Lebanon is being held in economic and political limbo by Israel’s open-ended offensive in the south, which has killed more than 3,500 people since March and is characterised by strategic objectives that offer no clear end in sight.
Political leaders in Tel Aviv are justifying the operation on the grounds of eliminating Hezbollah – a far‑fetched goal against a dispersed guerrilla organisation, as with Hamas in Gaza – while ignoring overtures from Lebanon’s leadership for a ceasefire.
The recently formed Lebanese government, meanwhile, continues to look impotent: unable to secure its territory from Israeli incursions or Hezbollah activity, and unable to deliver on promises of stability, reform, IMF funding and reconstruction.
Echoes of the past
The overarching shape of Israel’s military campaign is ominously familiar, echoing the 1978, 1982, 1985 and 2006 Israeli invasions of southern Lebanon – all entailing creeping encroachment without strategic resolution.
Since fighting resumed on 2 March 2026, Israeli forces have gradually pushed north, crossing north of the Litani for the first time since the 2006 Lebanon war and seizing Beaufort Castle above Nabatieh on 31 May.
Israeli Prime Minister Benjamin Netanyahu has framed the goal as establishing a “security zone” – the same term and concept Israel used to justify the occupation of a roughly 800-square-kilometre belt of southern Lebanon from 1985 to 2000.
That occupation was a debacle for Israel’s military and ended in unilateral withdrawal.
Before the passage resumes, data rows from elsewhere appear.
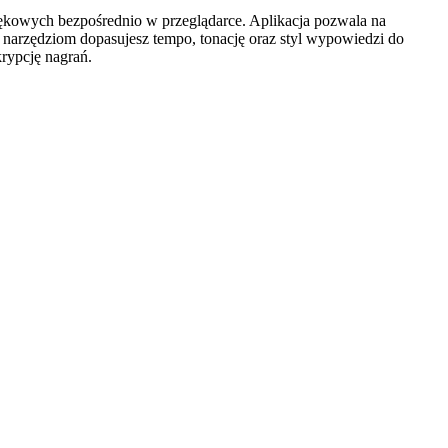
więkowych bezpośrednio w przeglądarce. Aplikacja pozwala na
narzędziom dopasujesz tempo, tonację oraz styl wypowiedzi do
rypcję nagrań.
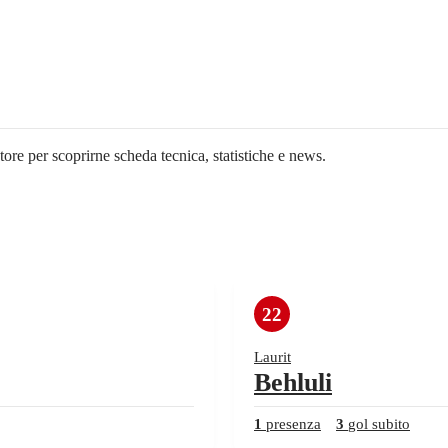
tore per scoprirne scheda tecnica, statistiche e news.
22
Laurit
Behluli
1
presenza
3
gol subito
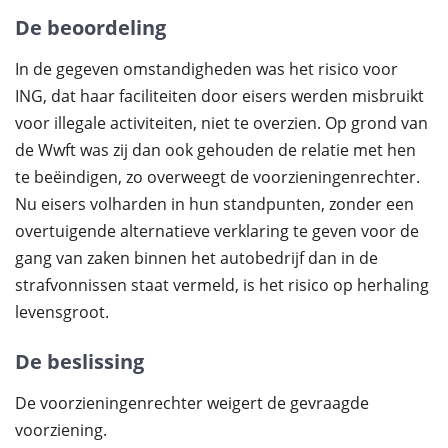
De beoordeling
In de gegeven omstandigheden was het risico voor
ING, dat haar faciliteiten door eisers werden misbruikt
voor illegale activiteiten, niet te overzien. Op grond van
de Wwft was zij dan ook gehouden de relatie met hen
te beëindigen, zo overweegt de voorzieningenrechter.
Nu eisers volharden in hun standpunten, zonder een
overtuigende alternatieve verklaring te geven voor de
gang van zaken binnen het autobedrijf dan in de
strafvonnissen staat vermeld, is het risico op herhaling
levensgroot.
De beslissing
De voorzieningenrechter weigert de gevraagde
voorziening.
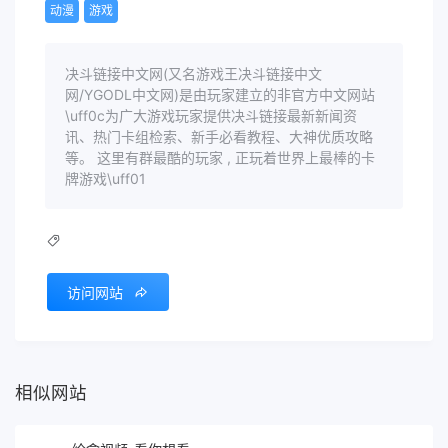
动漫
游戏
决斗链接中文网(又名游戏王决斗链接中文
网/YGODL中文网)是由玩家建立的非官方中文网站
\uff0c为广大游戏玩家提供决斗链接最新新闻资
讯、热门卡组检索、新手必看教程、大神优质攻略
等。 这里有群最酷的玩家 , 正玩着世界上最棒的卡
牌游戏\uff01
访问网站
相似网站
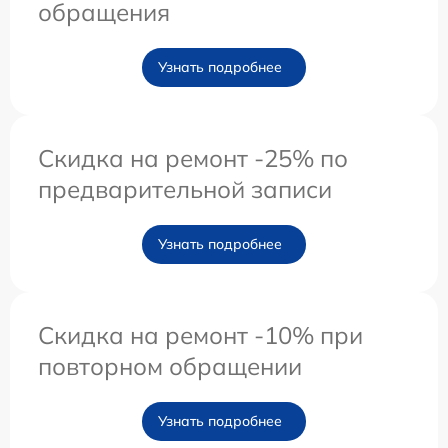
обращения
Узнать подробнее
Скидка на ремонт -25% по
предварительной записи
Узнать подробнее
Скидка на ремонт -10% при
повторном обращении
Узнать подробнее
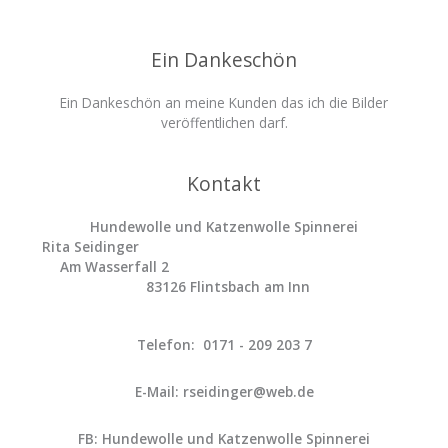
Ein Dankeschön
Ein Dankeschön an meine Kunden das ich die Bilder
veröffentlichen darf.
Kontakt
Hundewolle und Katzenwolle Spinnerei
Rita Seidinger
Am Wasserfall 2
83126 Flintsbach am Inn
Telefon: 0171 - 209 203 7
E-Mail: rseidinger@web.de
FB: Hundewolle und Katzenwolle Spinnerei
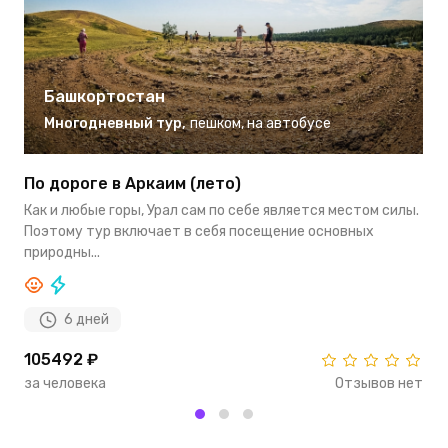
Башкортостан
Многодневный тур
,
пешком
,
на автобусе
По дороге в Аркаим (лето)
С
Как и любые горы, Урал сам по себе является местом силы.
Р
Поэтому тур включает в себя посещение основных
а
природны...
с
6 дней
105492 ₽
1
за человека
Отзывов нет
з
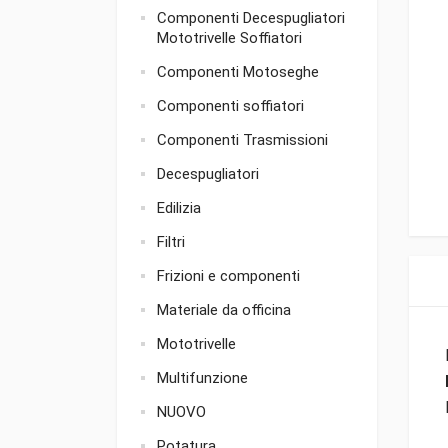
Componenti Decespugliatori
Mototrivelle Soffiatori
Componenti Motoseghe
Componenti soffiatori
Componenti Trasmissioni
Decespugliatori
Edilizia
Filtri
Frizioni e componenti
Materiale da officina
Mototrivelle
Multifunzione
NUOVO
Potatura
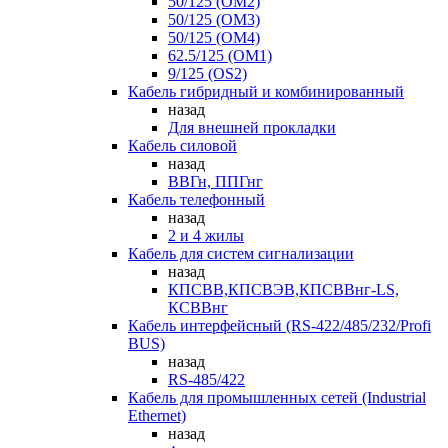
50/125 (OM2)
50/125 (OM3)
50/125 (OM4)
62.5/125 (OM1)
9/125 (OS2)
Кабель гибридный и комбинированный
назад
Для внешней прокладки
Кабель силовой
назад
ВВГн, ППГнг
Кабель телефонный
назад
2 и 4 жилы
Кабель для систем сигнализации
назад
КПСВВ,КПСВЭВ,КПСВВнг-LS,
КСВВнг
Кабель интерфейсный (RS-422/485/232/Profi
BUS)
назад
RS-485/422
Кабель для промышленных сетей (Industrial
Ethernet)
назад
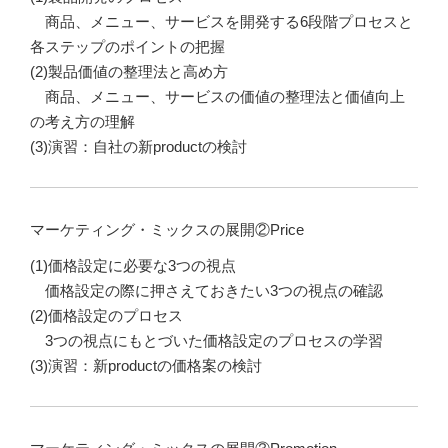
商品、メニュー、サービスを開発する6段階プロセスと
各ステップのポイントの把握
(2)製品価値の整理法と高め方
商品、メニュー、サービスの価値の整理法と価値向上
の考え方の理解
(3)演習：自社の新productの検討
マーケティング・ミックスの展開②Price
(1)価格設定に必要な3つの視点
価格設定の際に押さえておきたい3つの視点の確認
(2)価格設定のプロセス
3つの視点にもとづいた価格設定のプロセスの学習
(3)演習：新productの価格案の検討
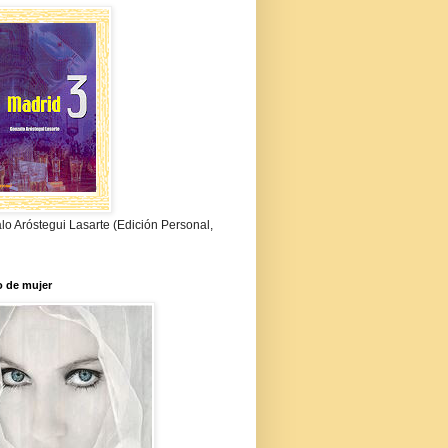
o Aróstegui Lasarte (Edición Personal,
 de mujer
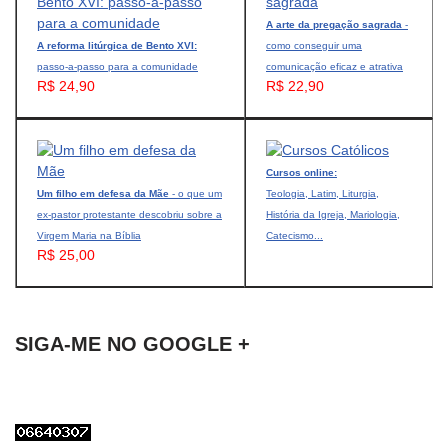
A arte da pregação sagrada
-
A reforma litúrgica de Bento XVI:
como conseguir uma
passo-a-passo para a comunidade
comunicação eficaz e atrativa
R$ 24,90
R$ 22,90
Cursos online:
Um filho em defesa da Mãe
- o que um
Teologia, Latim, Liturgia,
ex-pastor protestante descobriu sobre a
História da Igreja, Mariologia,
Virgem Maria na Bíblia
Catecismo...
R$ 25,00
SIGA-ME NO GOOGLE +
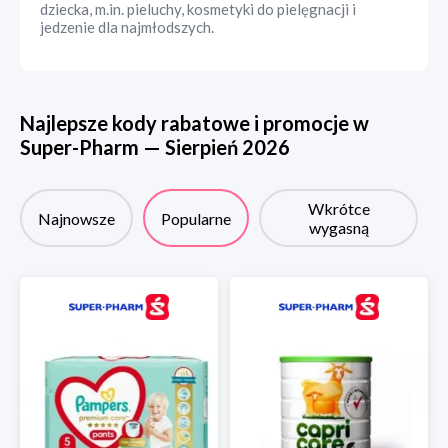
dziecka, m.in. pieluchy, kosmetyki do pielęgnacji i
jedzenie dla najmłodszych.
Najlepsze kody rabatowe i promocje w
Super-Pharm
—
Sierpień
2026
Wkrótce
Najnowsze
Popularne
wygasną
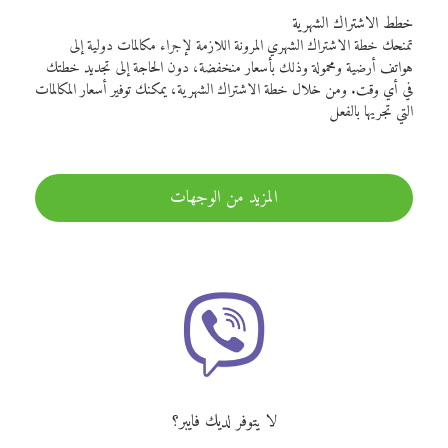
خطط الاشتراك الشهرية
تمنحك خطة الاشتراك الشهري المرونة اللازمة لإجراء مكالمات دولية إلى
هواتف أرضية ومحمولة وذلك بأسعار منخفضة، دون الحاجة إلى تجديد خطتك
في أي وقت. ومن خلال خطة الاشتراك الشهرية، يمكنك توفير أسعار المكالمات
التي تجريها بالفعل
المزيد من الوجهات
لا يتوفر لديك فايبر؟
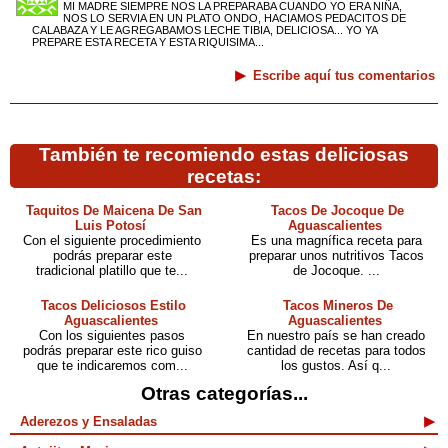
MI MADRE SIEMPRE NOS LA PREPARABA CUANDO YO ERA NIÑA,
NOS LO SERVIA EN UN PLATO ONDO, HACIAMOS PEDACITOS DE
CALABAZA Y LE AGREGABAMOS LECHE TIBIA, DELICIOSA... YO YA
PREPARE ESTA RECETA Y ESTA RIQUISIMA...
Escribe aquí tus comentarios
También te recomiendo estas deliciosas
recetas:
Taquitos De Maicena De San
Tacos De Jocoque De
Luis Potosí
Aguascalientes
Con el siguiente procedimiento
Es una magnífica receta para
podrás preparar este
preparar unos nutritivos Tacos
tradicional platillo que te...
de Jocoque. ...
Tacos Deliciosos Estilo
Tacos Mineros De
Aguascalientes
Aguascalientes
Con los siguientes pasos
En nuestro país se han creado
podrás preparar este rico guiso
cantidad de recetas para todos
que te indicaremos com...
los gustos. Así q...
Otras categorías...
Aderezos y Ensaladas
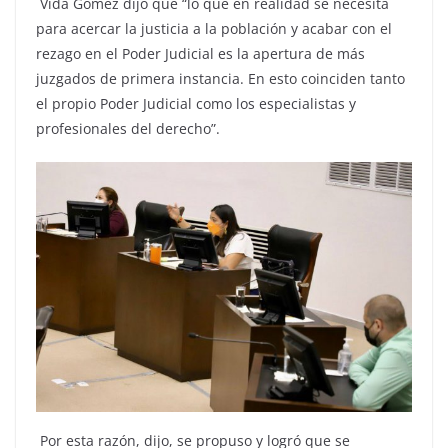
Vida Gómez dijo que “lo que en realidad se necesita
para acercar la justicia a la población y acabar con el
rezago en el Poder Judicial es la apertura de más
juzgados de primera instancia. En esto coinciden tanto
el propio Poder Judicial como los especialistas y
profesionales del derecho”.
Por esta razón, dijo, se propuso y logró que se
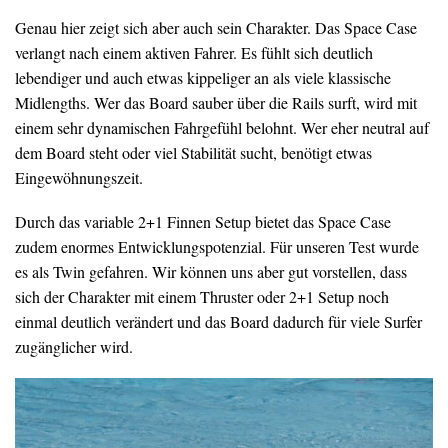
Genau hier zeigt sich aber auch sein Charakter. Das Space Case
verlangt nach einem aktiven Fahrer. Es fühlt sich deutlich
lebendiger und auch etwas kippeliger an als viele klassische
Midlengths. Wer das Board sauber über die Rails surft, wird mit
einem sehr dynamischen Fahrgefühl belohnt. Wer eher neutral auf
dem Board steht oder viel Stabilität sucht, benötigt etwas
Eingewöhnungszeit.
Durch das variable 2+1 Finnen Setup bietet das Space Case
zudem enormes Entwicklungspotenzial. Für unseren Test wurde
es als Twin gefahren. Wir können uns aber gut vorstellen, dass
sich der Charakter mit einem Thruster oder 2+1 Setup noch
einmal deutlich verändert und das Board dadurch für viele Surfer
zugänglicher wird.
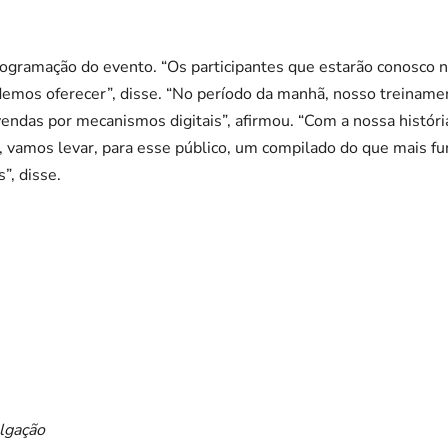
ogramação do evento. “Os participantes que estarão conosco n
emos oferecer”, disse. “No período da manhã, nosso treinamen
vendas por mecanismos digitais”, afirmou. “Com a nossa histór
 vamos levar, para esse público, um compilado do que mais fu
”, disse.
ulgação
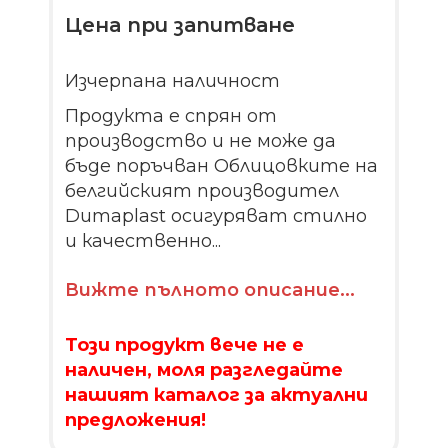
Цена при запитване
Изчерпана наличност
Продукта е спрян от
производство и не може да
бъде поръчван Облицовките на
белгийският производител
Dumaplast осигуряват стилно
и качественно...
Вижте пълното описание...
Този продукт вече не е
наличен, моля разгледайте
нашият каталог за актуални
предложения!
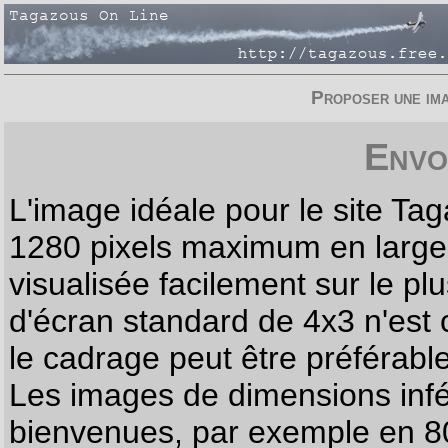
Proposer une imag
Envo
L'image idéale pour le site T
1280 pixels maximum en largeur
visualisée facilement sur le p
d'écran standard de 4x3 n'est
le cadrage peut être préférabl
Les images de dimensions infé
bienvenues, par exemple en 80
Israeli analysts are already drawing the modern parallels as the cost of holding ground in southern Lebanon rises, driven by Hezbollah’s deployment of cheap fibre‑optic first‑person‑view (FPV) drones that inflict a steady drip of Israeli casualties and losses.
As with Russia in Ukraine, Tel Aviv is being tactically embarrassed by the advent of these fibre‑optic drones, which are immune to jamming and – of particular concern to Israeli forces – are too small to be reliably detected and intercepted by conventional counter‑drone systems.
This leap in Hezbollah’s operational threat – based on cheap technology that can be locally assembled – has sharply raised the price of maintaining a military presence in the country.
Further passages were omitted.